The Rise of Marketing and Advertising

from Blackford and Kerr, Business Enterprise in American History

In the 1920s, a new conception of marketing began to appear that influenced business strategy and led to changes in the structure of American firms. Marketing as an orientation involved conceiving of a company as an institution that sold goods as opposed to simply producing them. Marketing meant setting the firm's strategy according to realistic observations of available customers and then organizing the firm to coordinate production, distribution, sales, and service according to those observations. In the 1920s and 1930s, pioneers in the marketing approach to management learned the importance of differentiating their products from those of their competitors, of having a range of products to offer consumers, and of advertising heavily to influence customers' behavior.

During the 1920s, while marketing was emerging as a conscious business strategy, advertising matured as an important industry. The maturation of advertising in the 1920s and the creation of marketing departments and marketing strategies by major firms both promoted consumer values in American society and reflected the rise of the consumer society. In 1919 advertising costs were 8 percent of total distribution costs in industry; by 1929, the share was 14 percent. In that latter year, advertising costs reached nearly $3 billion.

The content of advertising messages shifted in the early twentieth century. Before 1910, advertisers mostly sought to inform customers about products; after 1910, the main goal was to create a desire to purchase products. By the 1920s, advertising executives recognized that theirs was a business to make consumers want products, and they deliberately sought to break down popular attitudes of self-denial and to foster the idea of instant gratification through consumption. The introduction of new techniques for printing advertisements in color opened new possibilities of suggestion and persuasion. As a result of the growth of advertising expenditures in the 1920s, not only did the magazine business prosper but business executives were better able than ever before to inject attitudes favorable to consumption--even for products for which there was no need. The makers of Fleischmann's yeast, for instance, claimed that the product, in addition to leavening bread, cured "intestinal fatigue" when eaten directly. And one advertisement for Listerine, which promoted fears about a disease newly discovered by copywriters, "halitosis," suggested that "unpleasant breath" was the main "obstacle to pleasant business, professional, and social relations" and urged Americans to use the mouthwash as a way of climbing the social and economic ladder.

At the same time that the advertising industry was flourishing, a few business firms launched innovative programs in "commercial research," or what later generations called marketing. A representative of the Saturday Evening Post, a widely circulated weekly magazine, was unhappy with the way advertising space was being sold, because the magazine's space salesmen had no knowledge about their customers' needs or the effectiveness of advertisements. The publisher hired Charles Coolidge Parlin to use socialscience techniques to study those questions, the first market research. In 1916 the nation's largest rubber firm, U.S. Rubber, had established a market research department, and the Swift meat-packing concern followed suit in 1917. These efforts pioneered attempts by American manufacturers to integrate systematic knowledge of markets with advertising and the design and production of goods.

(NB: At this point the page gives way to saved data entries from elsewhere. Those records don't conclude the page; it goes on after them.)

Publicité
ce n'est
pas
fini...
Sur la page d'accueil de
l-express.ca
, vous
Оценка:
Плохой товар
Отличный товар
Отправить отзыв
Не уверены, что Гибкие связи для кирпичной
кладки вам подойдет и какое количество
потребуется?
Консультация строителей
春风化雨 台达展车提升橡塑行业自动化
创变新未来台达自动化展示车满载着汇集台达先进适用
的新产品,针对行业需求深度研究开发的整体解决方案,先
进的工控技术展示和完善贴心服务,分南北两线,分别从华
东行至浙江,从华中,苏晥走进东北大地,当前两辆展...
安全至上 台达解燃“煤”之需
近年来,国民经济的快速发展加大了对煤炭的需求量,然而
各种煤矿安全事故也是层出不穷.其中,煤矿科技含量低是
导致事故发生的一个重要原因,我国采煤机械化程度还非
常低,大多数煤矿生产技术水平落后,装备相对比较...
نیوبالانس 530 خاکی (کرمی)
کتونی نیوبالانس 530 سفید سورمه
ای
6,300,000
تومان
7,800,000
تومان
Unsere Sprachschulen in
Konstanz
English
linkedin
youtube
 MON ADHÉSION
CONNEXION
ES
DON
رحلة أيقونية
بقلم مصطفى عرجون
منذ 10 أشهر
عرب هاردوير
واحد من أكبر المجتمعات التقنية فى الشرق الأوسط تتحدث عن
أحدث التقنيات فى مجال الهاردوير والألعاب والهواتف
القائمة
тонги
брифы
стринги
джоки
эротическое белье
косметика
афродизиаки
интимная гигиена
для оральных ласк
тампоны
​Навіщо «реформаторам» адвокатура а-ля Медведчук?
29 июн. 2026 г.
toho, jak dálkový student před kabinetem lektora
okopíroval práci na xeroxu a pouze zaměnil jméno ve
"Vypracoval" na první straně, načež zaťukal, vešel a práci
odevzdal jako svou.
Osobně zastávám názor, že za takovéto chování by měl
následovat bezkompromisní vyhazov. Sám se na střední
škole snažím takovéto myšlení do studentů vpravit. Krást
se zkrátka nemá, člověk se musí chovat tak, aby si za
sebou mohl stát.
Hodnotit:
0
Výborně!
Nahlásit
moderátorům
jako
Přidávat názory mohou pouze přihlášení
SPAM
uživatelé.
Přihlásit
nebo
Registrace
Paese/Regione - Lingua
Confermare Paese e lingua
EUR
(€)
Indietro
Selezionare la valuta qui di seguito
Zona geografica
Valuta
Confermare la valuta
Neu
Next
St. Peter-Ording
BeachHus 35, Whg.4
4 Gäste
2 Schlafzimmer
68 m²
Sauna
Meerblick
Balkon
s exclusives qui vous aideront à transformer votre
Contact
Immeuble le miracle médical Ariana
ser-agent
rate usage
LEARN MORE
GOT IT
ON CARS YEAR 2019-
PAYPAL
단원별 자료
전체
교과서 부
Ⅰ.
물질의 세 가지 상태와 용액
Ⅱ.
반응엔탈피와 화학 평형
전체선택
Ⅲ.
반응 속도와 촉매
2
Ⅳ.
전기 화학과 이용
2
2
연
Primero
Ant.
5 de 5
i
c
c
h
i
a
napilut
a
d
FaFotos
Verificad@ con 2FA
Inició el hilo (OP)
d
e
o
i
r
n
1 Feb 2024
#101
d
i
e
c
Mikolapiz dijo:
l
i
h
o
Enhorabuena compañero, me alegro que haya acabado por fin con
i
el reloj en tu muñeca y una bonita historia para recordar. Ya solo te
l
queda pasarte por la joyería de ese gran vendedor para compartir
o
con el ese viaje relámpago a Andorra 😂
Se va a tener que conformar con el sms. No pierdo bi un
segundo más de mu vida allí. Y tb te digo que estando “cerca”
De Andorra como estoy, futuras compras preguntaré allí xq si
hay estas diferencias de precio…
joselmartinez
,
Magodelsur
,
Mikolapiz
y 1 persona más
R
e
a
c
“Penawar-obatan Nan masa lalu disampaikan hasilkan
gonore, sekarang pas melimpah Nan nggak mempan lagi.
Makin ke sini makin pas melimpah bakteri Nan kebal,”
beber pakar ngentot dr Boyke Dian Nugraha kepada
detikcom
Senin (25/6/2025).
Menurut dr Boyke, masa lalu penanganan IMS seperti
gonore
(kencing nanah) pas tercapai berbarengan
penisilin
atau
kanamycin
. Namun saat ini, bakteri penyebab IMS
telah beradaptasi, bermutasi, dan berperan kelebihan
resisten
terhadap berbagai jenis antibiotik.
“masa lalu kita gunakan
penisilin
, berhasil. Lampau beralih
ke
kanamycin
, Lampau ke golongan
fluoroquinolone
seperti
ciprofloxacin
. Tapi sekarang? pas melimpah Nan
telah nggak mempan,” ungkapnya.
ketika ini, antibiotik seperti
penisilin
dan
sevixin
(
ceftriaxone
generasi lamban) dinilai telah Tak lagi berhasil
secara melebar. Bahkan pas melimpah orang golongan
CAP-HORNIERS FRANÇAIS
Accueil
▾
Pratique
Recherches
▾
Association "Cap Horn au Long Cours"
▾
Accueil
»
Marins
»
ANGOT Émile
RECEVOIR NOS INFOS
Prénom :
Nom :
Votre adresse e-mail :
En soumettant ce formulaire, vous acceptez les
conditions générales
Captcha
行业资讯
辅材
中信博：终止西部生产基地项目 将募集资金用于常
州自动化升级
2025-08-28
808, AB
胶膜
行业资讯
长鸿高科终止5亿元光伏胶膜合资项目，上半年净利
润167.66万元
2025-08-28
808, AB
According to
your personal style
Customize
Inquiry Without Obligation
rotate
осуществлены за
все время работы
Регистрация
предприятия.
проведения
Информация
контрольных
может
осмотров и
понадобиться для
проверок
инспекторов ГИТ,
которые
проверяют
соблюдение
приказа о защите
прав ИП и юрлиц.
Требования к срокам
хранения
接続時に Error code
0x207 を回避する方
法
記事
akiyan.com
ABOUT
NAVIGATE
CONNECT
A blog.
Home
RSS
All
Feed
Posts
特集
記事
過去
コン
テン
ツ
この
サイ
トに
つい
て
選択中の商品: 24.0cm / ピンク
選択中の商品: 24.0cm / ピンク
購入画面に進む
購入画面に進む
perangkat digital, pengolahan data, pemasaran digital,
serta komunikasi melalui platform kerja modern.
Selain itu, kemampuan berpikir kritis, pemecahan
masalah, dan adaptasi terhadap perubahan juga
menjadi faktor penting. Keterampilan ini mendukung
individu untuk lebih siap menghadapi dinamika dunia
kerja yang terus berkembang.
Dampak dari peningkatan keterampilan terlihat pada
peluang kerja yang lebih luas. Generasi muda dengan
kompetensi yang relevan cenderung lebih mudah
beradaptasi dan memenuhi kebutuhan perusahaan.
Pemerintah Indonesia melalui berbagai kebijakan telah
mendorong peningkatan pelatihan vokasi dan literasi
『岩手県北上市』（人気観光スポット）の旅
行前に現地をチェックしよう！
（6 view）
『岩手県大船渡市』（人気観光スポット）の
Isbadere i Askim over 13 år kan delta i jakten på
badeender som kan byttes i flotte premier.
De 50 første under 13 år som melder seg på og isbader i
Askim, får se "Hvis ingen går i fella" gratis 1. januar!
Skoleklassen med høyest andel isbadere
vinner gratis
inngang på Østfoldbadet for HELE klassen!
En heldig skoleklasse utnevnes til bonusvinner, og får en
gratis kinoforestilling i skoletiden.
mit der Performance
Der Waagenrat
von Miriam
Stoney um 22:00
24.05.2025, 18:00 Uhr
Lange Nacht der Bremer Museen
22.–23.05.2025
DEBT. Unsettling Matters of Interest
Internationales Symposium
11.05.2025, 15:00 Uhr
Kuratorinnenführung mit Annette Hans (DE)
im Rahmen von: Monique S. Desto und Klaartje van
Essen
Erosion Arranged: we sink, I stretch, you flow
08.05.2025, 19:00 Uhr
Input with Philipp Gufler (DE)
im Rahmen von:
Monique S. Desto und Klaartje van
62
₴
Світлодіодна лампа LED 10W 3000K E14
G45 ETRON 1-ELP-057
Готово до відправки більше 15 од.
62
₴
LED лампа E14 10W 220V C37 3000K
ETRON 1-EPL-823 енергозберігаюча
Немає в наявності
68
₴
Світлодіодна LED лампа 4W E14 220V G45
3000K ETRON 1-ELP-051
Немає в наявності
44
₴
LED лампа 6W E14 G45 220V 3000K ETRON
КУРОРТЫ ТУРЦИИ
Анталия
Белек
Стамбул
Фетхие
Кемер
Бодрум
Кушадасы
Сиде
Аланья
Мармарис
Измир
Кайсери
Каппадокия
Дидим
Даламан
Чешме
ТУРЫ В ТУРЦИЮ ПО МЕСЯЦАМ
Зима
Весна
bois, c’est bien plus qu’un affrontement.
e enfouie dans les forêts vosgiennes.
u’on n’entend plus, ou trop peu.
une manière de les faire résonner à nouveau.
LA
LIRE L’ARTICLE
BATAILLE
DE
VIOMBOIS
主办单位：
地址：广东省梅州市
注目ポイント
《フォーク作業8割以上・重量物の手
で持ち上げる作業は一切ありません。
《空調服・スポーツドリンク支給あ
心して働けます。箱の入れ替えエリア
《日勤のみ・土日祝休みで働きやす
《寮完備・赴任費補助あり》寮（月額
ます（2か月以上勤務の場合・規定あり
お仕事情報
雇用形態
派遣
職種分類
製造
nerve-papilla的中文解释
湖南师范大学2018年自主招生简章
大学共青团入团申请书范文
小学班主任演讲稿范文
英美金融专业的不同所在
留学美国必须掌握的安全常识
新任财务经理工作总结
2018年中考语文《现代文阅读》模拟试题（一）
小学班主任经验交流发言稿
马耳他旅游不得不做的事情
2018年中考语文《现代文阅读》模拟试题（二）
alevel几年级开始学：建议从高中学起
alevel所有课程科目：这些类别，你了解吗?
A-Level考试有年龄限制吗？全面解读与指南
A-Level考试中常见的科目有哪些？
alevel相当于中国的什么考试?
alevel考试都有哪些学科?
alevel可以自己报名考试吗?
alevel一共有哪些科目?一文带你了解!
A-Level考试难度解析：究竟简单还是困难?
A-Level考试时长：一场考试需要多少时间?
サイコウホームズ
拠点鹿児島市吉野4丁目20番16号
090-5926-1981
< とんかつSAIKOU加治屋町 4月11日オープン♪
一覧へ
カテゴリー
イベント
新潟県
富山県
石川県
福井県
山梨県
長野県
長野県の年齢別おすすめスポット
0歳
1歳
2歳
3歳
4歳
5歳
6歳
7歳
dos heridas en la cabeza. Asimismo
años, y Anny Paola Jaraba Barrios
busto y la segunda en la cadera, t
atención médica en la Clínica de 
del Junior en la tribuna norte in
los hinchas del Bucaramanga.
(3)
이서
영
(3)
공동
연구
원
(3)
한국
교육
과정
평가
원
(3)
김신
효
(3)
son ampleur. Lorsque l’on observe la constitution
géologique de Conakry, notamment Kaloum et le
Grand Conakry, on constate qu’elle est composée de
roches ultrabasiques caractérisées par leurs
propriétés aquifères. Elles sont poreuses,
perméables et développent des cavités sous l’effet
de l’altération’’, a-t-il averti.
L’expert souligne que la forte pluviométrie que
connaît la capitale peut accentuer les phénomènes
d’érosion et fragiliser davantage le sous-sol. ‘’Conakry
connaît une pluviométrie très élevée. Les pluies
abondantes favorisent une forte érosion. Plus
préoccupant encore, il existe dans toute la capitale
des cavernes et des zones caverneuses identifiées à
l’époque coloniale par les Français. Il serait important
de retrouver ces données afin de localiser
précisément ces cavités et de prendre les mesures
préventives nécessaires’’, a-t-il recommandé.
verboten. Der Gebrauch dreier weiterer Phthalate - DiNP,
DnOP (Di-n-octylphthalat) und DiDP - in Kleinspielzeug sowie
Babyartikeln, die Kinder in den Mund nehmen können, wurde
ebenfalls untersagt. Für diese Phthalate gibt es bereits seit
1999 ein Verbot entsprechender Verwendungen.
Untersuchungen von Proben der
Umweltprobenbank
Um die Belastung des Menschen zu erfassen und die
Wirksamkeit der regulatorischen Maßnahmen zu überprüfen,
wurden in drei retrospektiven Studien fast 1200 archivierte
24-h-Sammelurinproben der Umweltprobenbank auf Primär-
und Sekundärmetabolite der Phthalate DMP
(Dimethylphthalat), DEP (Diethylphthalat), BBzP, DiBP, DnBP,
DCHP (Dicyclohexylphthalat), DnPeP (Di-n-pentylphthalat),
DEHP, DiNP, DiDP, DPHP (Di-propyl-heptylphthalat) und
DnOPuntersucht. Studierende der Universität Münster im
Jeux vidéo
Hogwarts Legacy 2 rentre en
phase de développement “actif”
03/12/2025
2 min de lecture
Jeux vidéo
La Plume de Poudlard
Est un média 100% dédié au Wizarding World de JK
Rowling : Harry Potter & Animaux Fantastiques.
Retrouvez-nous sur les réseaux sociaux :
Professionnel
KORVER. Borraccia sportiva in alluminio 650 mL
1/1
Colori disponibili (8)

In oligopolistic industries, as price competition lessened, marketing techniques and advertising messages became increasingly important ways for companies to differentiate their products and to promote sales. General Motors, for instance, led the automobile companies in instituting annual model changes that were primarily cosmetic in nature (although Sloan insisted that the company improve and differentiate its products through research and technical innovation as well). Style became increasingly important in selling goods. The development of consumer credit accompanied the evolution of marketing and advertising. Paying for goods in monthly installments rather than with a lump sum became more and more common as America's consumer-oriented society expanded. General Motors set up the General Motors Acceptance Corporation in 1919 to help people finance car purchases, and Ford Motors established a similar agency about ten years later. By 1929, installment buying accounted for 90 percent of sewing machine and washing machine purchases, about 80 percent of all sales of radios, refrigerators, and vacuum cleaners, and 60 percent of car sales in the United States.